Academy of Arts and Design, Tsinghua University, Beijing, China.
The Future Laboratory, Tsinghua University, Beijing, China.
PLoS One. 2020 Apr 17;15(4):e0230706. doi: 10.1371/journal.pone.0230706. eCollection 2020.
Intensive care data are valuable for improvement of health care, policy making and many other purposes. Vast amount of such data are stored in different locations, on many different devices and in different data silos. Sharing data among different sources is a big challenge due to regulatory, operational and security reasons. One potential solution is federated machine learning, which is a method that sends machine learning algorithms simultaneously to all data sources, trains models in each source and aggregates the learned models. This strategy allows utilization of valuable data without moving them. One challenge in applying federated machine learning is the possibly different distributions of data from diverse sources. To tackle this problem, we proposed an adaptive boosting method named LoAdaBoost that increases the efficiency of federated machine learning. Using intensive care unit data from hospitals, we investigated the performance of learning in IID and non-IID data distribution scenarios, and showed that the proposed LoAdaBoost method achieved higher predictive accuracy with lower computational complexity than the baseline method.

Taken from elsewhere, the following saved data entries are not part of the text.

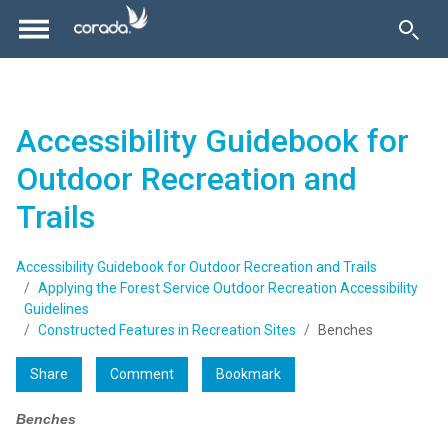
Accessibility Guidebook for
Outdoor Recreation and
Trails
Accessibility Guidebook for Outdoor Recreation and Trails
Applying the Forest Service Outdoor Recreation Accessibility
Guidelines
Constructed Features in Recreation Sites
Benches
Share
Comment
Bookmark
Benches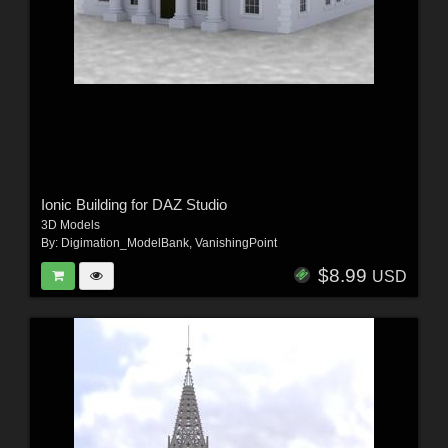
Ionic Building for DAZ Studio
3D Models
By:
Digimation_ModelBank
,
VanishingPoint
$8.99
USD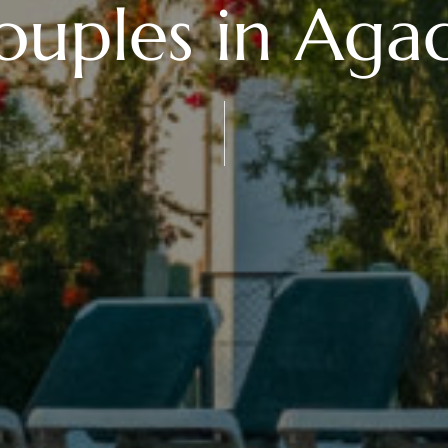
ouples in Agad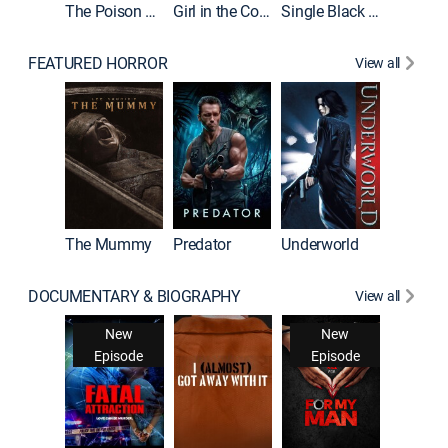
The Poison Rose
Girl in the Coffin
Single Black Tenant
FEATURED HORROR
View all
The Mummy
Predator
Underworld
DOCUMENTARY & BIOGRAPHY
View all
Snappe
New
New
New
Ne
isode
Episode
Episode
Epis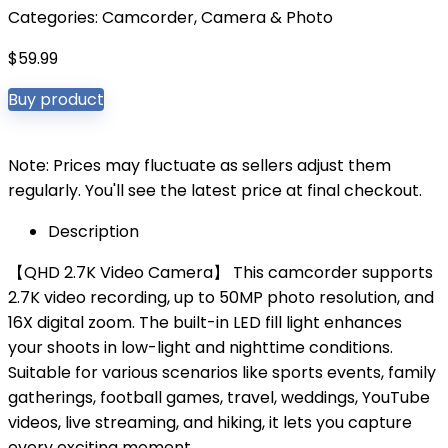
Categories:
Camcorder
,
Camera & Photo
$
59.99
Buy product
Note: Prices may fluctuate as sellers adjust them
regularly. You'll see the latest price at final checkout.
Description
【QHD 2.7K Video Camera】 This camcorder supports
2.7K video recording, up to 50MP photo resolution, and
16X digital zoom. The built-in LED fill light enhances
your shoots in low-light and nighttime conditions.
Suitable for various scenarios like sports events, family
gatherings, football games, travel, weddings, YouTube
videos, live streaming, and hiking, it lets you capture
every exciting moment.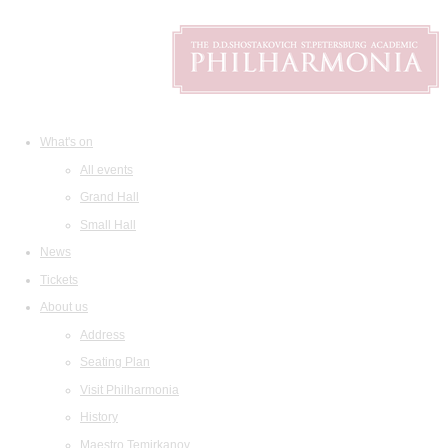
What's on
All events
Grand Hall
Small Hall
News
Tickets
About us
Address
Seating Plan
Visit Philharmonia
History
Maestro Temirkanov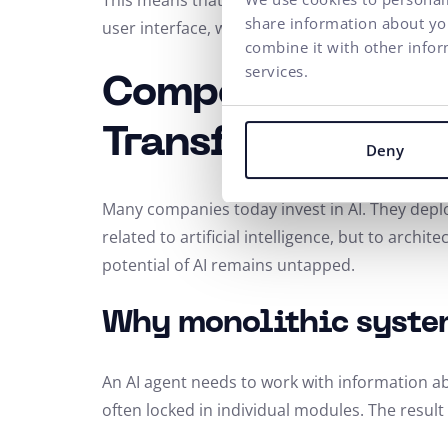
This means that the frontend and backend ca
share information about you
user interface, web performance, or customer
combine it with other infor
services.
Composable Comm
Transformation
Deny
Many companies today invest in AI. They depl
related to artificial intelligence, but to archi
potential of AI remains untapped.
Why monolithic syste
An AI agent needs to work with information a
often locked in individual modules. The result 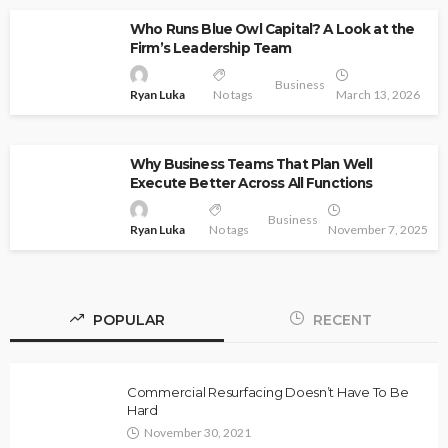
Who Runs Blue Owl Capital? A Look at the
Firm’s Leadership Team
Business
Ryan Luka
No tags
March 13, 2026
Why Business Teams That Plan Well
Execute Better Across All Functions
Business
Ryan Luka
No tags
November 7, 2025
POPULAR
RECENT
Commercial Resurfacing Doesn’t Have To Be
Hard
November 30, 2021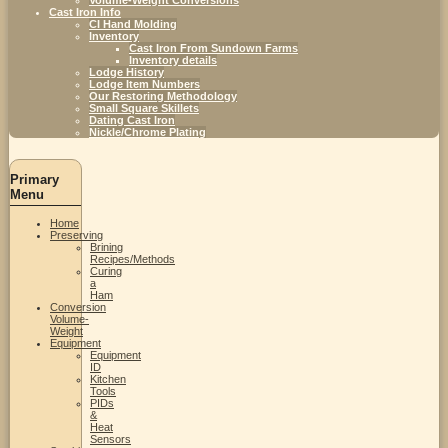
Cast Iron Info
CI Hand Molding
Inventory
Cast Iron From Sundown Farms
Inventory details
Lodge History
Lodge Item Numbers
Our Restoring Methodology
Small Square Skillets
Dating Cast Iron
Nickle/Chrome Plating
Primary
Menu
Home
Preserving
Brining
Recipes/Methods
Curing
a
Ham
Conversion
Volume-
Weight
Equipment
Equipment
ID
Kitchen
Tools
PIDs
&
Heat
Sensors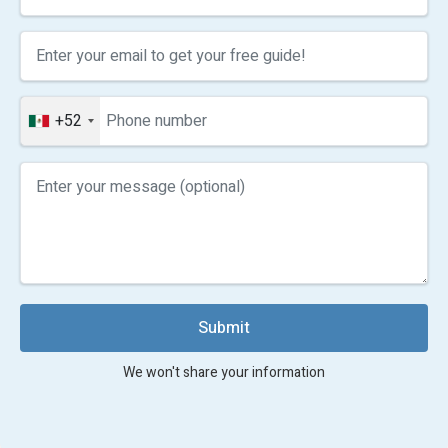
+52
Submit
We won't share your information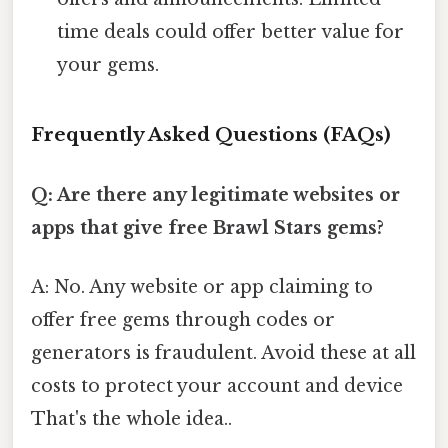
time deals could offer better value for
your gems.
Frequently Asked Questions (FAQs)
Q: Are there any legitimate websites or
apps that give free Brawl Stars gems?
A: No. Any website or app claiming to
offer free gems through codes or
generators is fraudulent. Avoid these at all
costs to protect your account and device
That's the whole idea..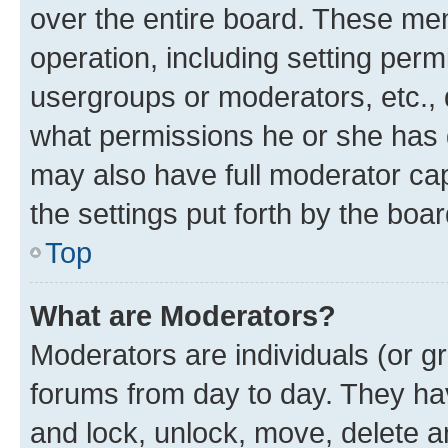
over the entire board. These mem
operation, including setting perm
usergroups or moderators, etc.,
what permissions he or she has 
may also have full moderator capa
the settings put forth by the boa
Top
What are Moderators?
Moderators are individuals (or gr
forums from day to day. They have
and lock, unlock, move, delete an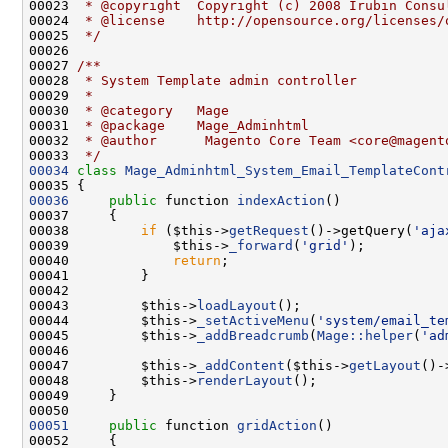
00023 
 * @copyright  Copyright (c) 2008 Irubin Consu
00024 
 * @license    http://opensource.org/licenses/
00025 
 */
00026 
00027 
/**
00028 
 * System Template admin controller
00029 
 *
00030 
 * @category   Mage
00031 
 * @package    Mage_Adminhtml
00032 
 * @author      Magento Core Team <core@magent
00033 
 */
00034
class 
Mage_Adminhtml_System_Email_TemplateCont
00036
public
 function 
indexAction
00038         
if
 ($this->
getRequest
()->getQuery(
'aja
00039             $this->
_forward
(
'grid'
00040             
return
00043         $this->
loadLayout
00044         $this->
_setActiveMenu
(
'system/email_te
00045         $this->
_addBreadcrumb
(
Mage::helper
(
'ad
00047         $this->
_addContent
($this->
getLayout
()-
00048         $this->
renderLayout
00051
public
 function 
gridAction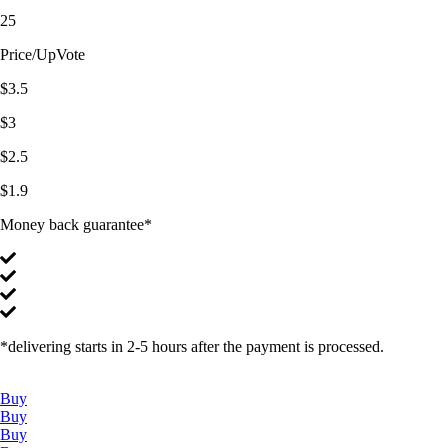
25
Price/UpVote
$3.5
$3
$2.5
$1.9
Money back guarantee*
*delivering starts in 2-5 hours after the payment is processed.
Buy
Buy
Buy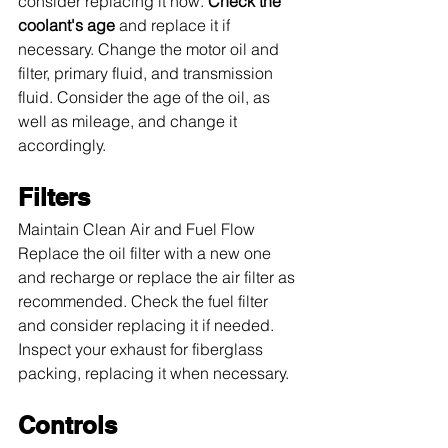
consider replacing it now. 
Check the 
coolant's age
 and replace it if 
necessary. Change the motor oil and 
filter, primary fluid, and transmission 
fluid. Consider the age of the oil, as 
well as mileage, and change it 
accordingly.
Filters
Maintain Clean Air and Fuel Flow 
Replace the oil filter with a new one 
and recharge or replace the air filter as 
recommended. Check the fuel filter 
and consider replacing it if needed. 
Inspect your exhaust for fiberglass 
packing, replacing it when necessary.
Controls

重症监护数据对于改善医疗保健、制定政策和许多其他目的都非常有价值。大量此类数据存储在不同的位置,使用许多不同的设备和不同的数据孤岛中。由于监管、运营和安全原因,在不同来源之间共享数据是一项巨大的挑战。一种潜在的解决方案是联邦机器学习,这是一种将机器学习算法同时发送到所有数据源、在每个源中训练模型并聚合学习模型的方法。这种策略允许在不移动数据的情况下利用有价值的数据。在应用联邦机器学习时面临的一个挑战是来自不同来源的数据可能具有不同的分布。为了解决这个问题,我们提出了一种名为 LoAdaBoost 的自适应提升方法,该方法提高了联邦机器学习的效率。我们使用来自医院的重症监护单元数据,研究了在IID 和非 IID 数据分布场景下的学习性能,并表明与基线方法相比,所提出的 LoAdaBoost 方法在具有更低计算复杂度的情况下实现了更高的预测准确性。